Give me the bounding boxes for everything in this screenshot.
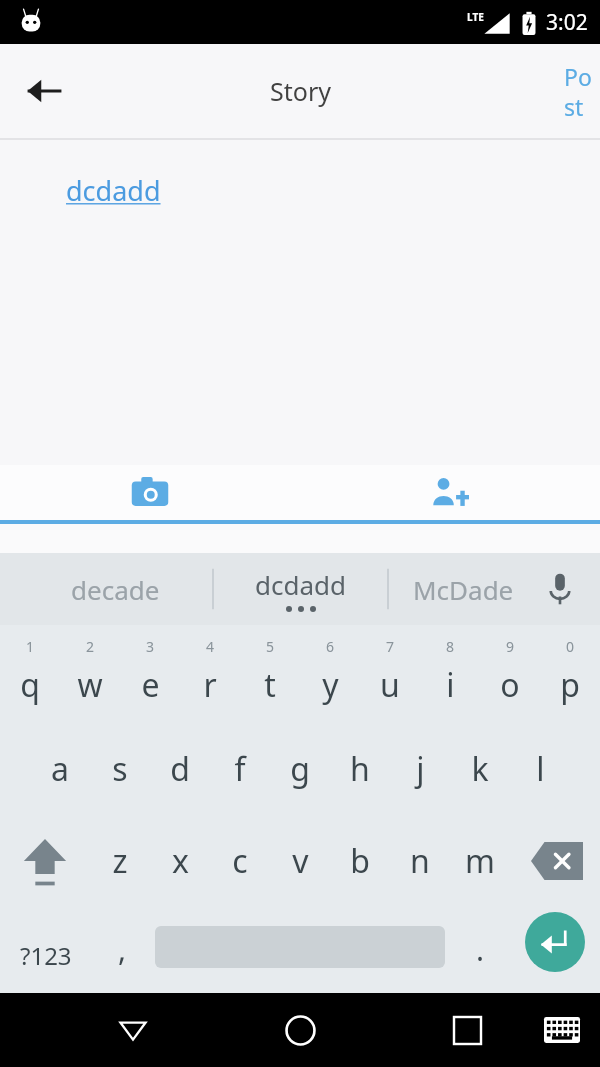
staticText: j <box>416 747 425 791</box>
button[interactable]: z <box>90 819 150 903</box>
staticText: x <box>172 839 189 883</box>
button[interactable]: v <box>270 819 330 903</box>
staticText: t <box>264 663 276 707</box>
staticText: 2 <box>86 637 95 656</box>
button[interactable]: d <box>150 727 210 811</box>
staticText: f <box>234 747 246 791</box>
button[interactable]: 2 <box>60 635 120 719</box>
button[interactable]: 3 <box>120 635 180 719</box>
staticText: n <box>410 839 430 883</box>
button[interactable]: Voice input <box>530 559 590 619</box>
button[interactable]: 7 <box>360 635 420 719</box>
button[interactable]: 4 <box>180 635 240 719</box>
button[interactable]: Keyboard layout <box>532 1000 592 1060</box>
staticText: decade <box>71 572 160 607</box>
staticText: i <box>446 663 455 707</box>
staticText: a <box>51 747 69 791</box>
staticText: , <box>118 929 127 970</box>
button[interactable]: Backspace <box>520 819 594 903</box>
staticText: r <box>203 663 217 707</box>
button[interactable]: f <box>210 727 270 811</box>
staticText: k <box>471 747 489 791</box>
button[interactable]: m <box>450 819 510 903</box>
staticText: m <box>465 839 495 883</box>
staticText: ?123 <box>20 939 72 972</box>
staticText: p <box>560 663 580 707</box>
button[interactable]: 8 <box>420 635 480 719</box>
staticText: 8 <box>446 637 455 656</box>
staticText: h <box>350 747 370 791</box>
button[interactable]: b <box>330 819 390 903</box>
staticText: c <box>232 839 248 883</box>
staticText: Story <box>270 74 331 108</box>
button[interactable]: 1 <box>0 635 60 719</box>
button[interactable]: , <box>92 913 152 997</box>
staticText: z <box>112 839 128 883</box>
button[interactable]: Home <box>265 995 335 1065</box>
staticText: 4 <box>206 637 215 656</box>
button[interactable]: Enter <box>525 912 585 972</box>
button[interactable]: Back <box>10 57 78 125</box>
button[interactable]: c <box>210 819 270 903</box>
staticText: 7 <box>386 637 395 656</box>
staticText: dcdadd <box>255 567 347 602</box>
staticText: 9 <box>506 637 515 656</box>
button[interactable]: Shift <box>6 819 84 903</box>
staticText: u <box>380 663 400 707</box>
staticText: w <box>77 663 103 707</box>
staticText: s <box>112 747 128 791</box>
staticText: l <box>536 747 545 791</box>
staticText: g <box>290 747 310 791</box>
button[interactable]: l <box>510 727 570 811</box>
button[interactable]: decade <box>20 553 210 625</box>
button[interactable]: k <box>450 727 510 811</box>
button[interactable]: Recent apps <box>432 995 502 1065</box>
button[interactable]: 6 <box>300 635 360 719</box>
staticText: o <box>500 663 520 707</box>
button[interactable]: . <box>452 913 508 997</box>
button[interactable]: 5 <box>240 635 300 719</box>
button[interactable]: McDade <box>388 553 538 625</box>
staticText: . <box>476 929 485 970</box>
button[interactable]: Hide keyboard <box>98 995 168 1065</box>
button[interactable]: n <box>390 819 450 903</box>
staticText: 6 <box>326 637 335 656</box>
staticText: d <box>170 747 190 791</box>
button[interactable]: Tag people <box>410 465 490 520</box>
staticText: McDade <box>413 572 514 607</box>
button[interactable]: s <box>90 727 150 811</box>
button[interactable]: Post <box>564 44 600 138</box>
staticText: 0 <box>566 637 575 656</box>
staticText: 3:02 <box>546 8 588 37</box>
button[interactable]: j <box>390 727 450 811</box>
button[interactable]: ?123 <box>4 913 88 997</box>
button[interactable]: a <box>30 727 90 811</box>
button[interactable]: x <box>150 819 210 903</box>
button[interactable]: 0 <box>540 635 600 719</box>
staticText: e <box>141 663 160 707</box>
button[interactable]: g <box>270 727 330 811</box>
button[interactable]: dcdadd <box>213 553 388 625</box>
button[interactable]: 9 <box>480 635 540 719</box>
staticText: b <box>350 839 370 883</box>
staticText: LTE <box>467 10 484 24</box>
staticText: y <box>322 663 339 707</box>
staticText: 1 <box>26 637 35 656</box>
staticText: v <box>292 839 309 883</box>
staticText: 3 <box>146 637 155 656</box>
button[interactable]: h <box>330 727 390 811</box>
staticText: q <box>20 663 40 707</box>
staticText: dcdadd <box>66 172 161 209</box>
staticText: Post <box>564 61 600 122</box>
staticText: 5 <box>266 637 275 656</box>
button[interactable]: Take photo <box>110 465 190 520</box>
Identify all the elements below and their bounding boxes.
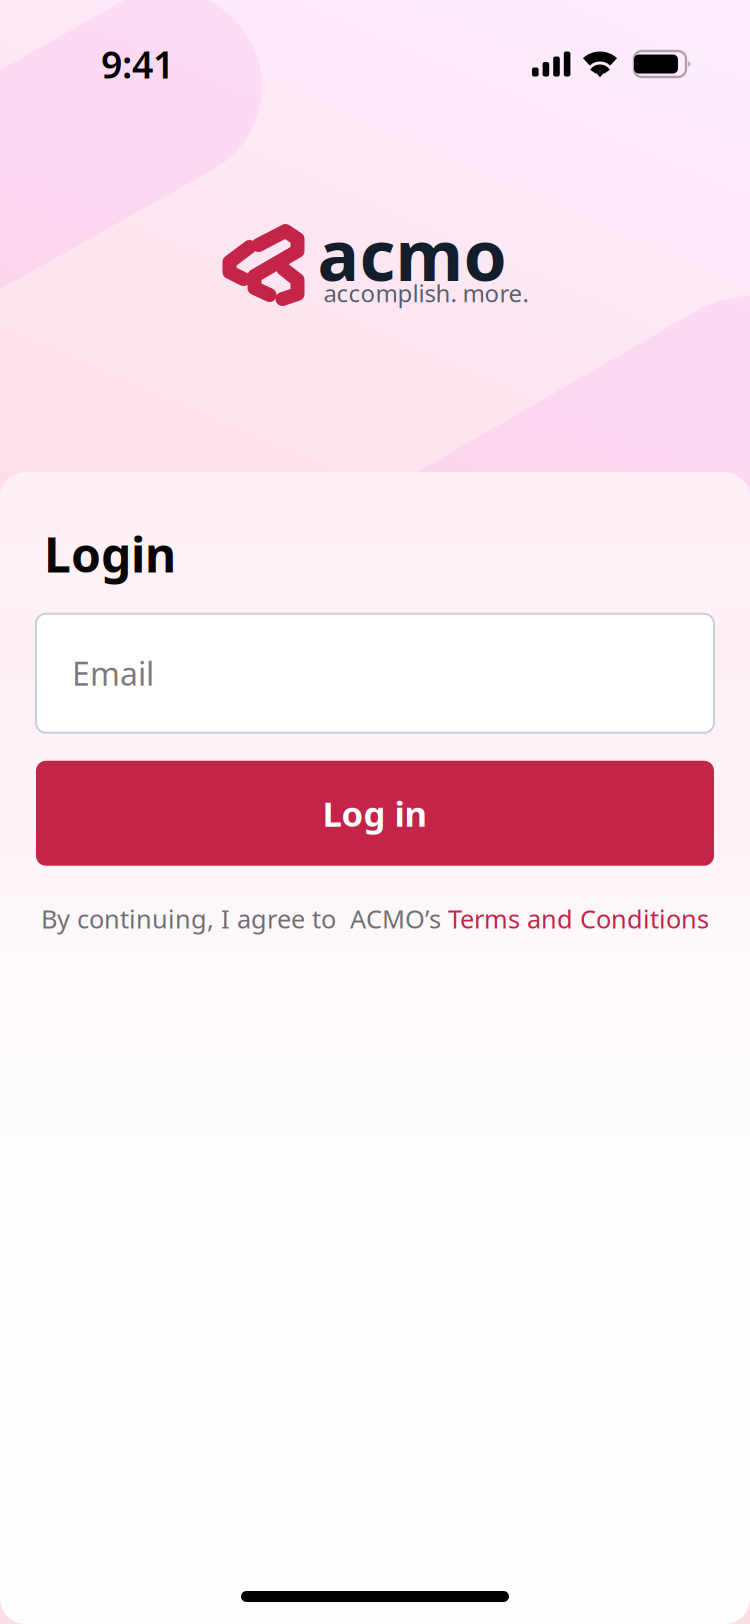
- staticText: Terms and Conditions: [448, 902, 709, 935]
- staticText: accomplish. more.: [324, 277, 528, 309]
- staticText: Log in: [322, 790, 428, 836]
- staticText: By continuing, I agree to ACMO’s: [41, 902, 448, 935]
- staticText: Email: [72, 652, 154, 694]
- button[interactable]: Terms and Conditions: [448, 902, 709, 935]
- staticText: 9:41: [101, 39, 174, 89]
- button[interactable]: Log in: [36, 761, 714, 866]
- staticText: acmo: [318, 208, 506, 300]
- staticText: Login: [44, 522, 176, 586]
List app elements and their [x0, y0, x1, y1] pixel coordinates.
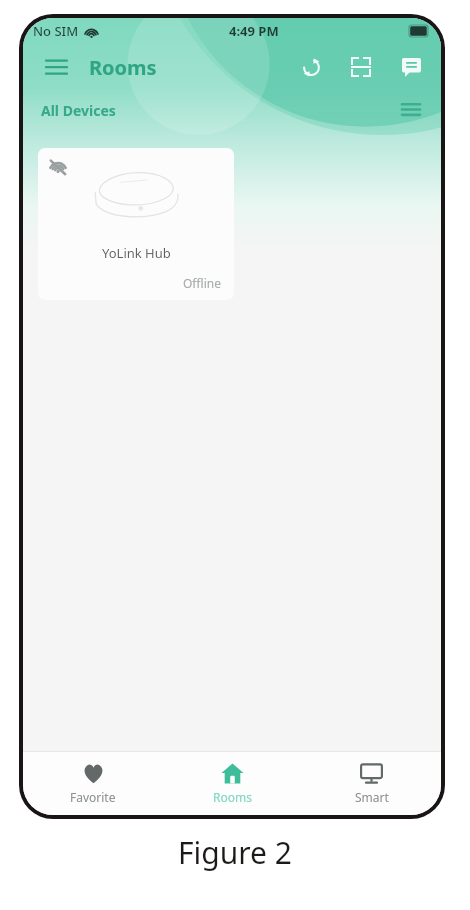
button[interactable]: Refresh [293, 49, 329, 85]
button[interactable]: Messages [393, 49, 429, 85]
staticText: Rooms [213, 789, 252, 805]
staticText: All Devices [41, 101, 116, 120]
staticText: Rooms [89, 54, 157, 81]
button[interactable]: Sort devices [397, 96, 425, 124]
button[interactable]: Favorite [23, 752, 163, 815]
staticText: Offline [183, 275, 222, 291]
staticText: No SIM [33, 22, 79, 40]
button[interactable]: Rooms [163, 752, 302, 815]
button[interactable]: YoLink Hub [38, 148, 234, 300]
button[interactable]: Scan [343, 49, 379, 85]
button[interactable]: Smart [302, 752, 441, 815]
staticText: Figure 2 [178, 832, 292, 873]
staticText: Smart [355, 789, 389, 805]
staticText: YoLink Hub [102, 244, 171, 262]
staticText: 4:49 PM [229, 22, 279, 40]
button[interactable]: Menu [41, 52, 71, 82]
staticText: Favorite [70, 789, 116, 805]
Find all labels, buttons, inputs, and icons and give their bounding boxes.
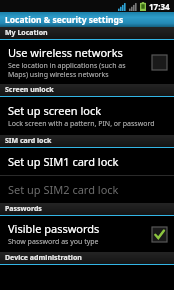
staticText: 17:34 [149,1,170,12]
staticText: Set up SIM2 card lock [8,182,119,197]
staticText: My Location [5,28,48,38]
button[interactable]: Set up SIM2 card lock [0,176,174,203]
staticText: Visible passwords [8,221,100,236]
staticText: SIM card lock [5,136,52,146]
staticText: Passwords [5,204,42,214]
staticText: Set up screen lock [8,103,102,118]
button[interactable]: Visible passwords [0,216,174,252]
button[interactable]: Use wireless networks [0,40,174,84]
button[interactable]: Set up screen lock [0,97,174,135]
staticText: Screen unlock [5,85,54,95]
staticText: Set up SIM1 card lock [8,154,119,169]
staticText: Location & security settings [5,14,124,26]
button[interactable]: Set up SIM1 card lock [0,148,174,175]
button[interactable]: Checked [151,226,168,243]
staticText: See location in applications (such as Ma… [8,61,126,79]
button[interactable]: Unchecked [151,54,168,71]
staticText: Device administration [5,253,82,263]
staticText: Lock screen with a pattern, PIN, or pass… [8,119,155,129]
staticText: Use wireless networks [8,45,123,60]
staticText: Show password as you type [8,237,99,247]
═══
◆ TASK GOAL ◆
Without the pictures, print the records in full, exactly as they appear.

◆ TASK ANSWER ◆
Give me the bounding boxes for everything in this screenshot.
staticText: j <box>416 747 425 791</box>
button[interactable]: z <box>90 819 150 903</box>
staticText: x <box>172 839 189 883</box>
button[interactable]: v <box>270 819 330 903</box>
staticText: t <box>264 663 276 707</box>
staticText: 2 <box>86 637 95 656</box>
button[interactable]: d <box>150 727 210 811</box>
staticText: f <box>234 747 246 791</box>
button[interactable]: 2 <box>60 635 120 719</box>
button[interactable]: 3 <box>120 635 180 719</box>
staticText: n <box>410 839 430 883</box>
button[interactable]: Voice input <box>530 559 590 619</box>
button[interactable]: 7 <box>360 635 420 719</box>
button[interactable]: 4 <box>180 635 240 719</box>
button[interactable]: Keyboard layout <box>532 1000 592 1060</box>
staticText: decade <box>71 572 160 607</box>
staticText: i <box>446 663 455 707</box>
staticText: a <box>51 747 69 791</box>
staticText: , <box>118 929 127 970</box>
button[interactable]: Backspace <box>520 819 594 903</box>
staticText: r <box>203 663 217 707</box>
button[interactable]: f <box>210 727 270 811</box>
staticText: k <box>471 747 489 791</box>
button[interactable]: m <box>450 819 510 903</box>
staticText: m <box>465 839 495 883</box>
staticText: ?123 <box>20 939 72 972</box>
staticText: p <box>560 663 580 707</box>
button[interactable]: 8 <box>420 635 480 719</box>
staticText: 8 <box>446 637 455 656</box>
staticText: h <box>350 747 370 791</box>
button[interactable]: b <box>330 819 390 903</box>
staticText: c <box>232 839 248 883</box>
staticText: Story <box>270 74 331 108</box>
button[interactable]: 1 <box>0 635 60 719</box>
button[interactable]: , <box>92 913 152 997</box>
staticText: z <box>112 839 128 883</box>
button[interactable]: Home <box>265 995 335 1065</box>
staticText: 4 <box>206 637 215 656</box>
button[interactable]: Enter <box>525 912 585 972</box>
button[interactable]: Back <box>10 57 78 125</box>
button[interactable]: c <box>210 819 270 903</box>
staticText: 7 <box>386 637 395 656</box>
staticText: dcdadd <box>255 567 347 602</box>
staticText: 9 <box>506 637 515 656</box>
button[interactable]: Shift <box>6 819 84 903</box>
staticText: u <box>380 663 400 707</box>
staticText: w <box>77 663 103 707</box>
staticText: s <box>112 747 128 791</box>
staticText: l <box>536 747 545 791</box>
staticText: g <box>290 747 310 791</box>
button[interactable]: l <box>510 727 570 811</box>
button[interactable]: decade <box>20 553 210 625</box>
button[interactable]: k <box>450 727 510 811</box>
button[interactable]: Recent apps <box>432 995 502 1065</box>
button[interactable]: 6 <box>300 635 360 719</box>
staticText: o <box>500 663 520 707</box>
button[interactable]: . <box>452 913 508 997</box>
button[interactable]: 5 <box>240 635 300 719</box>
button[interactable]: McDade <box>388 553 538 625</box>
staticText: . <box>476 929 485 970</box>
button[interactable]: Hide keyboard <box>98 995 168 1065</box>
button[interactable]: n <box>390 819 450 903</box>
staticText: 6 <box>326 637 335 656</box>
staticText: d <box>170 747 190 791</box>
button[interactable]: Tag people <box>410 465 490 520</box>
staticText: McDade <box>413 572 514 607</box>
button[interactable]: s <box>90 727 150 811</box>
button[interactable]: Post <box>564 44 600 138</box>
staticText: 0 <box>566 637 575 656</box>
staticText: 3:02 <box>546 8 588 37</box>
button[interactable]: j <box>390 727 450 811</box>
button[interactable]: ?123 <box>4 913 88 997</box>
button[interactable]: a <box>30 727 90 811</box>
button[interactable]: x <box>150 819 210 903</box>
button[interactable]: 0 <box>540 635 600 719</box>
staticText: e <box>141 663 160 707</box>
button[interactable]: g <box>270 727 330 811</box>
button[interactable]: dcdadd <box>213 553 388 625</box>
button[interactable]: 9 <box>480 635 540 719</box>
staticText: b <box>350 839 370 883</box>
staticText: LTE <box>467 10 484 24</box>
staticText: y <box>322 663 339 707</box>
staticText: 1 <box>26 637 35 656</box>
staticText: v <box>292 839 309 883</box>
staticText: 3 <box>146 637 155 656</box>
button[interactable]: h <box>330 727 390 811</box>
staticText: q <box>20 663 40 707</box>
staticText: dcdadd <box>66 172 161 209</box>
staticText: Post <box>564 61 600 122</box>
staticText: 5 <box>266 637 275 656</box>
button[interactable]: Take photo <box>110 465 190 520</box>
Identify all the elements below and their bounding boxes.
- staticText: Terms and Conditions: [448, 902, 709, 935]
- staticText: accomplish. more.: [324, 277, 528, 309]
- staticText: Log in: [322, 790, 428, 836]
- staticText: By continuing, I agree to ACMO’s: [41, 902, 448, 935]
- staticText: Email: [72, 652, 154, 694]
- button[interactable]: Terms and Conditions: [448, 902, 709, 935]
- staticText: 9:41: [101, 39, 174, 89]
- button[interactable]: Log in: [36, 761, 714, 866]
- staticText: acmo: [318, 208, 506, 300]
- staticText: Login: [44, 522, 176, 586]
List app elements and their [x0, y0, x1, y1] pixel coordinates.
button[interactable]: Refresh [293, 49, 329, 85]
button[interactable]: Messages [393, 49, 429, 85]
staticText: Rooms [213, 789, 252, 805]
staticText: All Devices [41, 101, 116, 120]
staticText: Rooms [89, 54, 157, 81]
button[interactable]: Sort devices [397, 96, 425, 124]
button[interactable]: Favorite [23, 752, 163, 815]
staticText: Offline [183, 275, 222, 291]
staticText: No SIM [33, 22, 79, 40]
button[interactable]: Rooms [163, 752, 302, 815]
button[interactable]: YoLink Hub [38, 148, 234, 300]
button[interactable]: Scan [343, 49, 379, 85]
button[interactable]: Smart [302, 752, 441, 815]
staticText: Figure 2 [178, 832, 292, 873]
staticText: Smart [355, 789, 389, 805]
staticText: YoLink Hub [102, 244, 171, 262]
staticText: 4:49 PM [229, 22, 279, 40]
button[interactable]: Menu [41, 52, 71, 82]
staticText: Favorite [70, 789, 116, 805]
Find all labels, buttons, inputs, and icons and give their bounding boxes.
staticText: 17:34 [149,1,170,12]
staticText: Set up SIM2 card lock [8,182,119,197]
staticText: My Location [5,28,48,38]
button[interactable]: Set up SIM2 card lock [0,176,174,203]
staticText: Visible passwords [8,221,100,236]
staticText: SIM card lock [5,136,52,146]
staticText: Passwords [5,204,42,214]
staticText: Set up screen lock [8,103,102,118]
button[interactable]: Visible passwords [0,216,174,252]
button[interactable]: Use wireless networks [0,40,174,84]
button[interactable]: Set up screen lock [0,97,174,135]
staticText: Screen unlock [5,85,54,95]
staticText: Set up SIM1 card lock [8,154,119,169]
staticText: Location & security settings [5,14,124,26]
button[interactable]: Set up SIM1 card lock [0,148,174,175]
button[interactable]: Checked [151,226,168,243]
staticText: See location in applications (such as Ma… [8,61,126,79]
button[interactable]: Unchecked [151,54,168,71]
staticText: Device administration [5,253,82,263]
staticText: Lock screen with a pattern, PIN, or pass… [8,119,155,129]
staticText: Use wireless networks [8,45,123,60]
staticText: Show password as you type [8,237,99,247]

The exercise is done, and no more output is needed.